A Northglenn man is upset that the city is going to put down his two Rottweilers after his 3-year-old grandson was attacked by one of the dogs. I'd be upset if the city didn't take his dogs. As The Denver Post reports:
A day after his 3-year- old grandson was attacked by one of his Rottweilers, Richard Portugal said the city is trying to tear his family apart by killing both dogs. Police and animal control officers arrived at Portugal's home Thursday afternoon with a court order to take possession of his second dog, a 4-year-old Rottweiler named Haley. On Wednesday, Portugal's 135-pound Rottweiler, Zeus, bit and thrashed his grandson, Carlos Aragon, before Portugal and his wife wrested the boy from the dog's grip. The child was rushed to Children's Hospital.
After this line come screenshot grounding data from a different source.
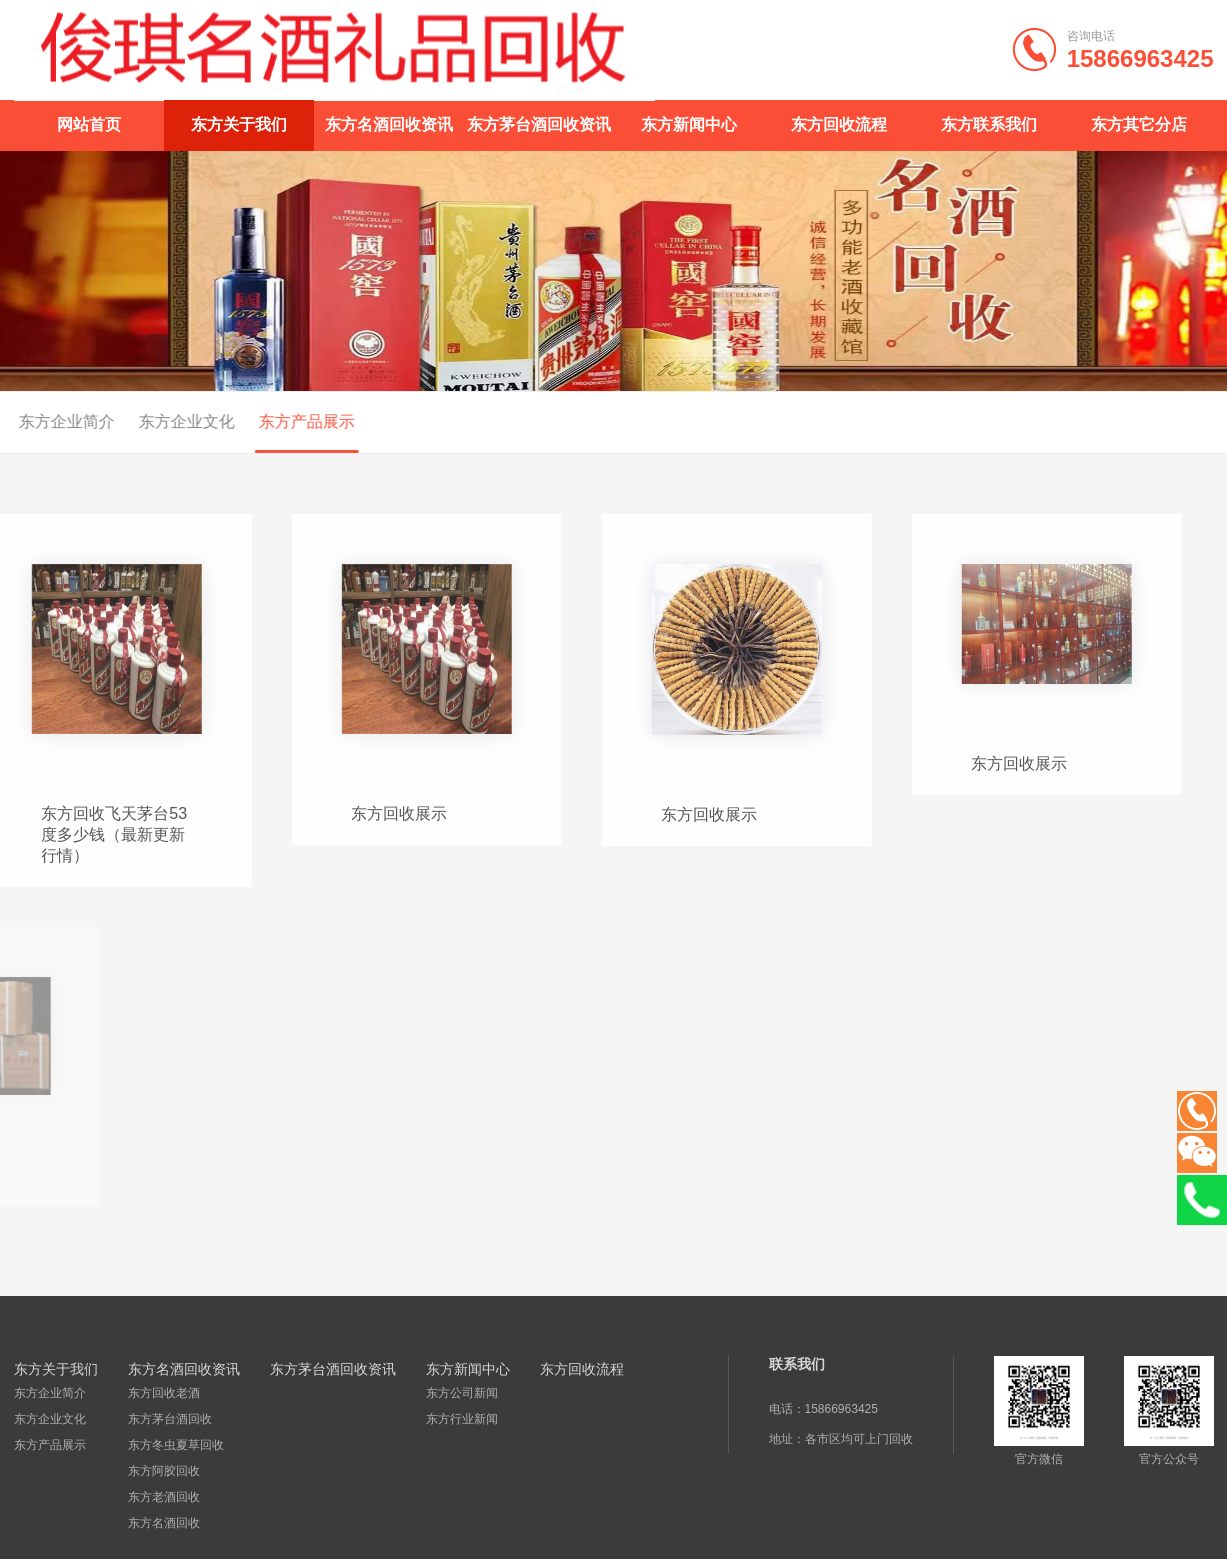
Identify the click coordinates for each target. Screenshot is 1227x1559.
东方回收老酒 (163, 1392)
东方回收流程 (839, 124)
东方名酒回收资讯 (389, 124)
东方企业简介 (50, 1392)
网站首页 (89, 124)
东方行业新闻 (461, 1418)
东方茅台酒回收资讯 (539, 124)
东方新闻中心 (689, 124)
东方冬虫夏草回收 (175, 1444)
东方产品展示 (263, 421)
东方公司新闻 (461, 1392)
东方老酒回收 (163, 1496)
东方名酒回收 (163, 1522)
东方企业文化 (143, 421)
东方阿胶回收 (163, 1470)
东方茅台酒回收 (169, 1418)
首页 (1177, 423)
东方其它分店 (1139, 124)
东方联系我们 (989, 124)
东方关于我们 (239, 124)
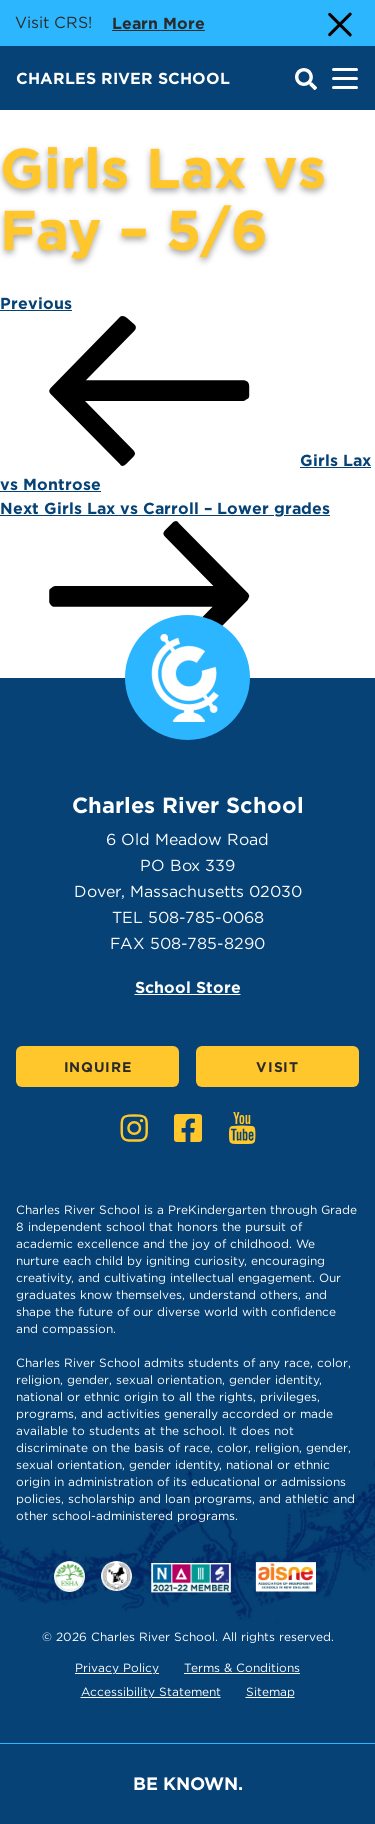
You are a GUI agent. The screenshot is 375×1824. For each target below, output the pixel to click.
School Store (188, 987)
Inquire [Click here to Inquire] (98, 1067)
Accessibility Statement (151, 1691)
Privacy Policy (117, 1667)
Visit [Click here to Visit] (277, 1067)
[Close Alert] (338, 23)
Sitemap (270, 1691)
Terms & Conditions (242, 1667)
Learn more (158, 22)
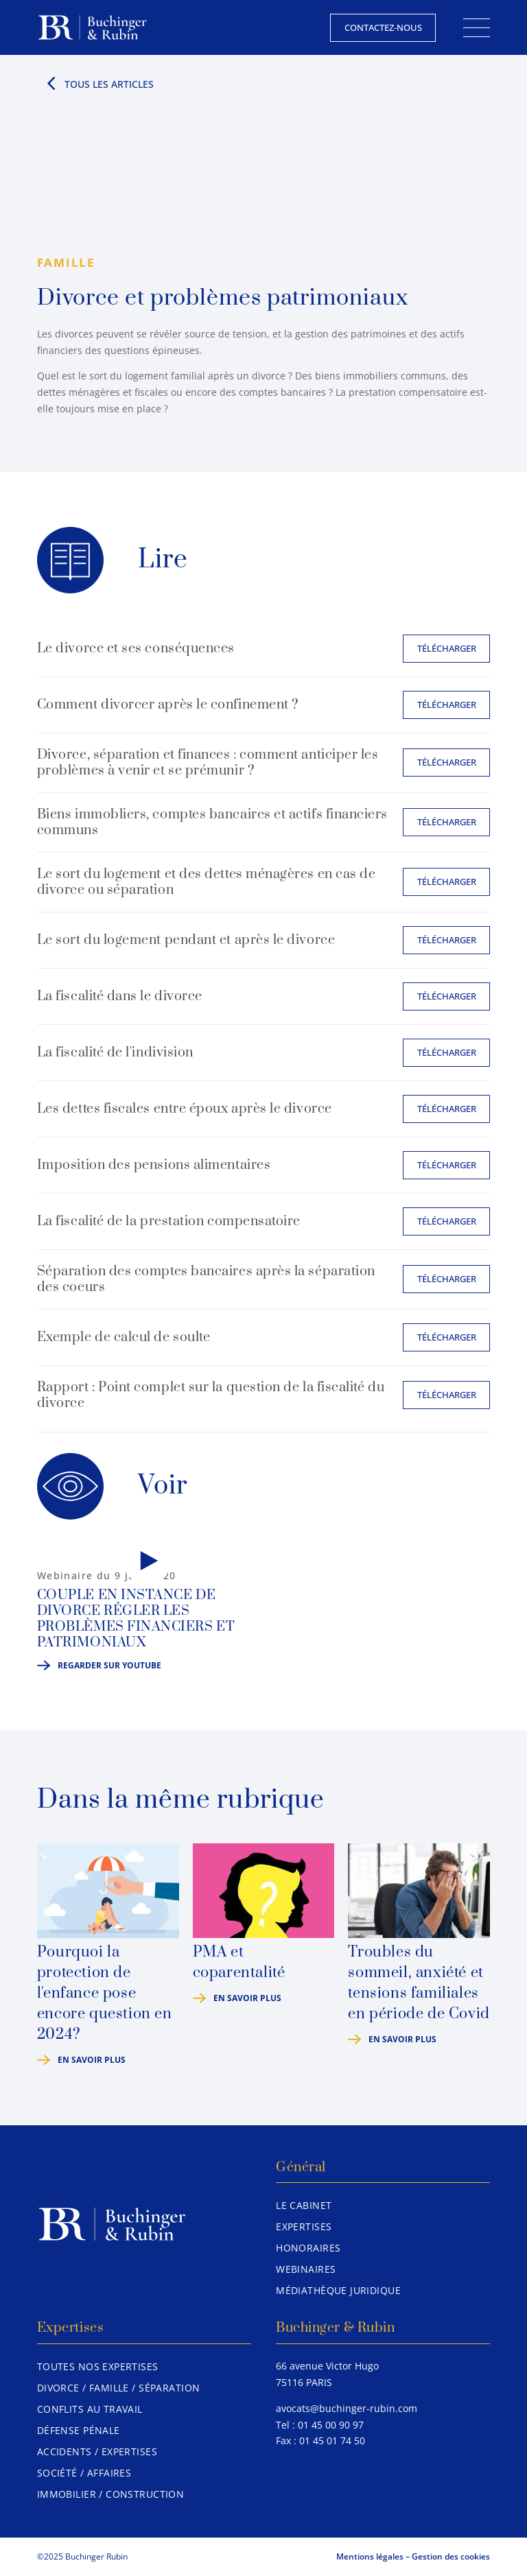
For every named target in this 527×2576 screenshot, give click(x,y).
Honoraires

His condition is now listed as fair, and he was released from the intensive care unit Thursday afternoon... ...The court order handed to the Portugals states that both dogs are suspected of attacking the boy, even though Portugal says it was only Zeus that was involved. "Obviously, my primary concern is my grandson, but what happened was an unfortunate accident and the dog never intended to hurt Carlos," Portugal said. "That dog is a friendly dog, and he wasn't intending to kill Carlos. But he's a big dog, and anything under 3 feet tall to him is like a toy to him."
That last quote is exactly why the city needs to take these dogs. Portugal says that "anything under 3 feet tall is like a toy" to his Rottweiler. Portugal readily admits here that having a big aggressive dog and a little kid in the same room probably isn't the greatest idea in the world. I understand that Portugal loves his dogs and thinks they would never intentionally hurt his grandson. Maybe he's right, but "intentions" don't matter here. Whether it was intentional or not, the situation in Portugal's home is dangerous for a small child. Remember when Siegfried (or was it Roy?) was mauled by a trained tiger in their Las Vegas magic show? They both said that the tiger didn't mean to hurt the magician, but when you put a tiger and a person in a room together, it should be no surprise if things don't go well. Likewise, when you put an aggressive large dog and a toddler in a room together, you're risking the chance that a terrible accident may occur. Portugal is just inviting disaster by continuing with this combination of big aggressive dog and small child, and what if it happens again? What if the child gets killed next time? It might still be an accident, but it was a preventable accident, and if Portugal isn't going to take the precautions to protect his grandson, then the city should absolutely step in. To me, it's no different than removing a child from a dangerous home that is filled with drugs or plagued with domestic violence issues; if the parents or guardians of a child won't do everything in their power to protect that child, then outside forces should take over. I have a one-year-old daughter and two dogs. My dogs are small, but if either of them ever attacked her and caused harm, the dogs would be gone. Period. End of story. I love my dogs, but I love my daughter more, and I would never risk her life to protect a dog. I wouldn't want my dogs to be killed, but I wouldn't have them in my house anymore; I'd give my dogs to a friend or family member, and that's what Portugal should have done himself. Portugal says that the city is "trying to tear his family apart" by removing the dogs from his house. That's a little overdramatic if you ask me, but I'd rather see his family torn apart than his grandson.